The final of the four speakers, Catuscia Palamidessi of Ecole Polytechnique/INRIA also warned of the risks of privacy violations and unfair decisions. She suggested a hybrid approach which could mitigate these threats, involving what she called the Local Privacy Mechanism, LDP. Palamidessi has been working on a hybrid model with companies seeking to provide the best trade-off between privacy and utility.

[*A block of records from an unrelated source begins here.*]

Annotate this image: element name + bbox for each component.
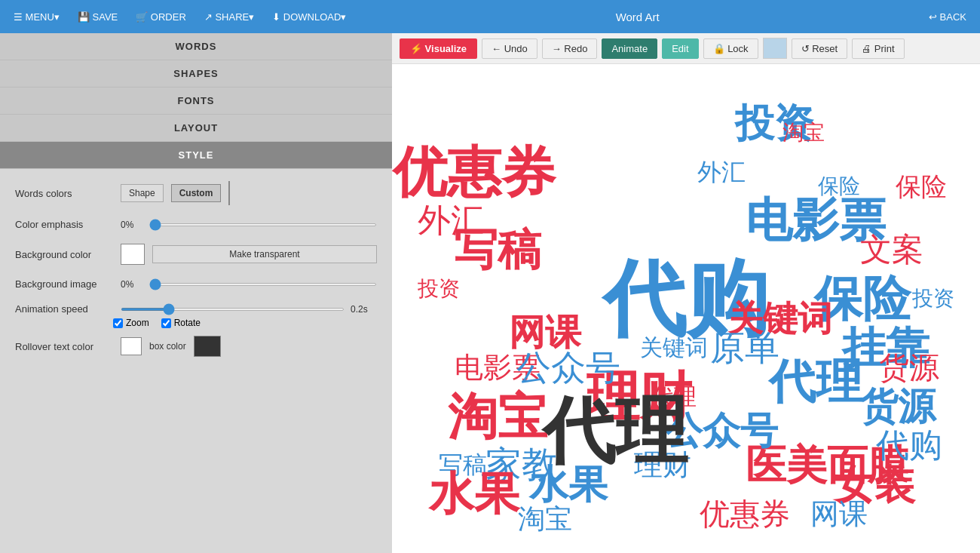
color-emphasis-row: Color emphasis 0% xyxy=(15,219,377,230)
print-button[interactable]: 🖨 Print xyxy=(852,38,904,59)
visualize-button[interactable]: ⚡ Visualize xyxy=(400,38,477,59)
words-colors-label: Words colors xyxy=(15,188,113,199)
background-image-label: Background image xyxy=(15,278,113,290)
word-cloud-word[interactable]: 货源 xyxy=(860,388,936,426)
reset-button[interactable]: ↺ Reset xyxy=(792,38,848,59)
box-color-label: box color xyxy=(149,341,186,352)
order-button[interactable]: 🛒 ORDER xyxy=(130,8,192,26)
word-cloud-word[interactable]: 网课 xyxy=(509,315,581,351)
background-image-slider-container: 0% xyxy=(121,279,377,290)
tab-layout[interactable]: LAYOUT xyxy=(0,115,392,142)
words-colors-row: Words colors Shape Custom xyxy=(15,181,377,205)
rotate-checkbox-label[interactable]: Rotate xyxy=(161,318,201,328)
background-image-row: Background image 0% xyxy=(15,278,377,290)
rollover-color-picker[interactable] xyxy=(121,337,142,355)
color-emphasis-value: 0% xyxy=(121,220,143,230)
background-image-value: 0% xyxy=(121,279,143,290)
word-cloud-word[interactable]: 网课 xyxy=(810,499,868,528)
word-cloud-inner: 代购优惠券投资电影票理财写稿保险代理医美面膜淘宝公众号网课水果关键词货源挂靠外汇… xyxy=(392,64,980,553)
animation-options-row: Zoom Rotate xyxy=(15,318,377,328)
word-cloud-word[interactable]: 保险 xyxy=(896,174,947,199)
word-cloud-word[interactable]: 关键词 xyxy=(640,336,708,359)
word-cloud-word[interactable]: 货源 xyxy=(879,352,939,382)
word-cloud-word[interactable]: 淘宝 xyxy=(782,122,825,143)
background-color-row: Background color Make transparent xyxy=(15,244,377,265)
color-emphasis-slider[interactable] xyxy=(149,223,377,226)
color-emphasis-label: Color emphasis xyxy=(15,219,113,230)
word-cloud-word[interactable]: 文案 xyxy=(860,234,923,266)
save-button[interactable]: 💾 SAVE xyxy=(72,8,124,26)
word-cloud-word[interactable]: 原单 xyxy=(710,330,779,365)
animation-speed-slider[interactable] xyxy=(121,308,345,311)
app-title: Word Art xyxy=(358,11,917,23)
left-panel: WORDS SHAPES FONTS LAYOUT STYLE Words co… xyxy=(0,33,392,553)
back-button[interactable]: ↩ BACK xyxy=(923,8,972,26)
main-layout: WORDS SHAPES FONTS LAYOUT STYLE Words co… xyxy=(0,33,980,553)
nav-tabs: WORDS SHAPES FONTS LAYOUT STYLE xyxy=(0,33,392,169)
background-color-label: Background color xyxy=(15,249,113,260)
tab-words[interactable]: WORDS xyxy=(0,33,392,60)
word-cloud-word[interactable]: 投资 xyxy=(912,288,954,309)
word-cloud-word[interactable]: 外汇 xyxy=(697,160,746,184)
word-cloud-word[interactable]: 保险 xyxy=(818,176,860,197)
word-cloud-word[interactable]: 公众号 xyxy=(516,350,620,385)
shape-button[interactable]: Shape xyxy=(121,184,164,202)
style-panel: Words colors Shape Custom Color emphasis… xyxy=(0,169,392,553)
rotate-checkbox[interactable] xyxy=(161,318,171,328)
zoom-checkbox-label[interactable]: Zoom xyxy=(113,318,149,328)
word-cloud-word[interactable]: 优惠券 xyxy=(700,499,790,529)
color-picker-swatch[interactable] xyxy=(763,38,787,59)
make-transparent-button[interactable]: Make transparent xyxy=(152,245,377,263)
download-button[interactable]: ⬇ DOWNLOAD▾ xyxy=(266,8,352,26)
tab-fonts[interactable]: FONTS xyxy=(0,88,392,115)
top-bar: ☰ MENU▾ 💾 SAVE 🛒 ORDER ↗ SHARE▾ ⬇ DOWNLO… xyxy=(0,0,980,33)
color-swatches[interactable] xyxy=(228,181,230,205)
share-button[interactable]: ↗ SHARE▾ xyxy=(198,8,260,26)
animation-speed-row: Animation speed 0.2s xyxy=(15,303,377,315)
undo-button[interactable]: ← Undo xyxy=(482,38,537,59)
word-cloud-word[interactable]: 水果 xyxy=(429,472,519,517)
rollover-color-row: Rollover text color box color xyxy=(15,336,377,357)
background-color-picker[interactable] xyxy=(121,244,145,265)
word-cloud-word[interactable]: 投资 xyxy=(418,278,460,300)
word-cloud-word[interactable]: 淘宝 xyxy=(518,505,572,533)
word-cloud-word[interactable]: 外汇 xyxy=(418,204,484,237)
animation-speed-value: 0.2s xyxy=(351,304,377,315)
word-cloud[interactable]: 代购优惠券投资电影票理财写稿保险代理医美面膜淘宝公众号网课水果关键词货源挂靠外汇… xyxy=(392,64,980,553)
rollover-text-label: Rollover text color xyxy=(15,341,113,352)
custom-button[interactable]: Custom xyxy=(171,184,222,202)
word-cloud-word[interactable]: 代购 xyxy=(876,429,942,462)
box-color-picker[interactable] xyxy=(194,336,221,357)
lock-button[interactable]: 🔒 Lock xyxy=(703,38,758,59)
word-cloud-word[interactable]: 代理 xyxy=(543,395,688,467)
color-emphasis-slider-container: 0% xyxy=(121,220,377,230)
tab-shapes[interactable]: SHAPES xyxy=(0,60,392,88)
tab-style[interactable]: STYLE xyxy=(0,142,392,169)
rotate-label: Rotate xyxy=(174,318,201,328)
animation-speed-label: Animation speed xyxy=(15,303,113,315)
redo-button[interactable]: → Redo xyxy=(542,38,598,59)
animate-button[interactable]: Animate xyxy=(602,38,657,59)
zoom-checkbox[interactable] xyxy=(113,318,123,328)
animation-speed-slider-container: 0.2s xyxy=(121,304,377,315)
background-image-slider[interactable] xyxy=(149,283,377,286)
menu-button[interactable]: ☰ MENU▾ xyxy=(8,8,66,26)
zoom-label: Zoom xyxy=(126,318,149,328)
word-cloud-word[interactable]: 淘宝 xyxy=(448,392,547,441)
right-panel: ⚡ Visualize ← Undo → Redo Animate Edit 🔒… xyxy=(392,33,980,553)
word-cloud-word[interactable]: 优惠券 xyxy=(393,145,556,199)
toolbar: ⚡ Visualize ← Undo → Redo Animate Edit 🔒… xyxy=(392,33,980,64)
edit-button[interactable]: Edit xyxy=(662,38,698,59)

The hourlong series of exposés was followed by a talk from the former national coordinator for AI Bertrand Pailhès. There was then a lively panel discussion involving Isabelle Falque-Pierrotin, Télécom SudParis Assistant Professor Nesrine Kaanich and Capgemini VP of Data Science & Engineering, Moez Draief. The consensus between them was that there are converging interests which necessitate a diversity of professional profiles. “AI is not only the preserve of data scientists,” said Kaanich. “Companies are calling for graduates with transversal interests and specialties. They must pool their expertise.”

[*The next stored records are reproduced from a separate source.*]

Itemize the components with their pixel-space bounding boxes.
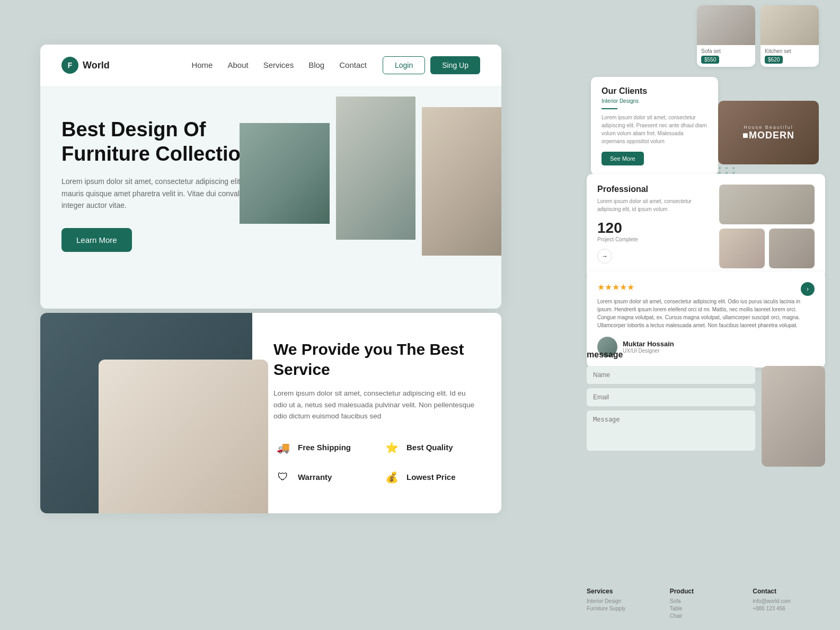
product-card-1-name: Sofa set [701, 48, 751, 54]
footer-col-services: Services Interior Design Furniture Suppl… [587, 588, 659, 620]
hero-images [240, 97, 501, 256]
hero-image-2 [336, 97, 415, 240]
quality-label: Best Quality [406, 443, 453, 452]
testimonial-stars: ★★★★★ [597, 282, 815, 292]
logo-icon: F [61, 57, 78, 74]
second-section: We Provide you The Best Service Lorem ip… [40, 313, 501, 513]
message-textarea[interactable] [587, 410, 755, 451]
product-card-1-price: $550 [701, 56, 719, 64]
footer-col-contact: Contact info@world.com +880 123 456 [753, 588, 825, 620]
message-room-image [762, 366, 825, 467]
footer-services-item-1[interactable]: Interior Design [587, 598, 659, 604]
next-button[interactable]: → [597, 249, 612, 264]
product-card-1-info: Sofa set $550 [697, 45, 755, 67]
feature-best-quality: ⭐ Best Quality [382, 438, 480, 457]
name-input[interactable] [587, 366, 755, 384]
signup-button[interactable]: Sing Up [430, 56, 480, 74]
message-section: message [587, 350, 825, 467]
clients-description: Lorem ipsum dolor sit amet, consectetur … [602, 113, 708, 145]
product-card-1[interactable]: Sofa set $550 [697, 5, 755, 67]
login-button[interactable]: Login [383, 56, 425, 74]
client-logo-brand: ■MODERN [742, 130, 794, 141]
shipping-icon: 🚚 [273, 438, 293, 457]
professional-image-3 [769, 229, 815, 268]
learn-more-button[interactable]: Learn More [61, 228, 132, 252]
footer-col-contact-title: Contact [753, 588, 825, 595]
product-card-2-name: Kitchen set [765, 48, 815, 54]
client-logo-small: House Beautiful [744, 125, 793, 130]
professional-images-row [719, 229, 815, 268]
feature-warranty: 🛡 Warranty [273, 468, 372, 487]
warranty-icon: 🛡 [273, 468, 293, 487]
feature-lowest-price: 💰 Lowest Price [382, 468, 480, 487]
clients-title: Our Clients [602, 86, 708, 96]
footer-contact-item-1: info@world.com [753, 598, 825, 604]
hero-description: Lorem ipsum dolor sit amet, consectetur … [61, 176, 263, 211]
product-card-2-info: Kitchen set $620 [761, 45, 819, 67]
product-card-2[interactable]: Kitchen set $620 [761, 5, 819, 67]
price-label: Lowest Price [406, 472, 456, 482]
stat-label: Project Complete [597, 237, 712, 242]
main-card: F World Home About Services Blog Contact… [40, 45, 501, 309]
product-card-2-price: $620 [765, 56, 783, 64]
professional-title: Professional [597, 185, 712, 194]
second-title: We Provide you The Best Service [273, 339, 480, 379]
footer-product-item-1[interactable]: Sofa [670, 598, 742, 604]
professional-images [719, 185, 815, 268]
hero-text: Best Design Of Furniture Collection Lore… [61, 118, 263, 252]
footer-product-item-3[interactable]: Chair [670, 613, 742, 619]
sofa-image [240, 123, 330, 224]
logo-name: World [83, 60, 110, 71]
logo: F World [61, 57, 110, 74]
second-section-image-inner [99, 360, 268, 513]
product-card-1-image [697, 5, 755, 45]
our-clients-card: Our Clients Interior Designs Lorem ipsum… [591, 77, 718, 175]
client-logo-card: House Beautiful ■MODERN [718, 101, 819, 164]
product-card-2-image [761, 5, 819, 45]
hero-image-1 [240, 123, 330, 224]
footer-col-services-title: Services [587, 588, 659, 595]
quality-icon: ⭐ [382, 438, 401, 457]
footer-col-product-title: Product [670, 588, 742, 595]
email-input[interactable] [587, 388, 755, 406]
price-icon: 💰 [382, 468, 401, 487]
chair-image [336, 97, 415, 240]
second-content: We Provide you The Best Service Lorem ip… [252, 313, 501, 513]
message-title: message [587, 350, 825, 360]
footer-nav: Services Interior Design Furniture Suppl… [587, 588, 825, 626]
shipping-label: Free Shipping [298, 443, 351, 452]
navbar: F World Home About Services Blog Contact… [40, 45, 501, 86]
message-form [587, 366, 755, 467]
nav-home[interactable]: Home [191, 60, 213, 69]
professional-text: Professional Lorem ipsum dolor sit amet,… [597, 185, 712, 268]
hero-section: Best Design Of Furniture Collection Lore… [40, 86, 501, 309]
hero-title: Best Design Of Furniture Collection [61, 118, 263, 166]
professional-image-2 [719, 229, 765, 268]
professional-section: Professional Lorem ipsum dolor sit amet,… [587, 174, 825, 279]
footer-services-item-2[interactable]: Furniture Supply [587, 606, 659, 611]
feature-free-shipping: 🚚 Free Shipping [273, 438, 372, 457]
message-layout [587, 366, 825, 467]
nav-links: Home About Services Blog Contact [191, 60, 366, 70]
nav-about[interactable]: About [227, 60, 248, 69]
nav-blog[interactable]: Blog [308, 60, 324, 69]
nav-services[interactable]: Services [263, 60, 294, 69]
footer-contact-item-2: +880 123 456 [753, 606, 825, 611]
professional-image-1 [719, 185, 815, 224]
footer-col-product: Product Sofa Table Chair [670, 588, 742, 620]
features-grid: 🚚 Free Shipping ⭐ Best Quality 🛡 Warrant… [273, 438, 480, 487]
hero-image-3 [422, 107, 501, 256]
testimonial-next-button[interactable]: › [801, 282, 815, 296]
divider [602, 108, 617, 109]
living-image [422, 107, 501, 256]
professional-description: Lorem ipsum dolor sit amet, consectetur … [597, 197, 712, 213]
footer-product-item-2[interactable]: Table [670, 606, 742, 611]
second-section-image [40, 313, 252, 513]
clients-subtitle: Interior Designs [602, 98, 708, 104]
second-description: Lorem ipsum dolor sit amet, consectetur … [273, 388, 480, 422]
warranty-label: Warranty [298, 472, 332, 482]
nav-contact[interactable]: Contact [339, 60, 367, 69]
stat-number: 120 [597, 220, 712, 237]
see-more-button[interactable]: See More [602, 152, 644, 165]
reviewer-name: Muktar Hossain [623, 340, 674, 348]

Putting Practice Before Theory
Meanwhile, Moez Draief (a former researcher now working for CapGemini, one of Hi!Paris corporate donors) urged students to learn by doing: “This is a priority in working in AI and Anglo-Saxon universities have understood this. In France, there is great attention applied to academic theory and a rigorous understanding of principles. Unfortunately, students here don’t see how applicable this theory is until they begin working. French universities are slowly evolving towards the practical applications of AI in which students learn about ethics, bias, etc. These factors are dominant as so much can go wrong, so it’s good to experiment when studying and not in a work situation – in the latter, the pressure to deliver becomes so great you make mistakes.”
Parallel to the webinars, Hi!Paris continues to actively recruit PhD students, to create fellowships, to drive collaborative projects on fundamental methods for AI and to organize events such as a hackathon scheduled to begin on March 12. The theme of the four-day event is AI for energy efficiency. And there will of course be other webinars. The next one will be held in April, on the topic of AI in healthcare. Stay tuned!
* Support for the program is provided by its founding corporate sponsors L’Oréal, Capgemini, Total, Kering and Rexel.